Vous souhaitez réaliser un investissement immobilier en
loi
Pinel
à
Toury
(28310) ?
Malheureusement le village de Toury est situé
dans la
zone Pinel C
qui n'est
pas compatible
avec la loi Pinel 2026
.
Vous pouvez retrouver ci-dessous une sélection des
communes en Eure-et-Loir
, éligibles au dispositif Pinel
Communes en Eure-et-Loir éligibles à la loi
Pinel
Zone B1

◆ **EXERCISE**:
All of the entries must be given again, word for word.

◆ **PROBLEM SOLUTION**:
Vous souhaitez réaliser un investissement immobilier en
loi
Pinel
à
Toury
(28310) ?
Malheureusement le village de Toury est situé
dans la
zone Pinel C
qui n'est
pas compatible
avec la loi Pinel 2026
.
Vous pouvez retrouver ci-dessous une sélection des
communes en Eure-et-Loir
, éligibles au dispositif Pinel
Communes en Eure-et-Loir éligibles à la loi
Pinel
Zone B1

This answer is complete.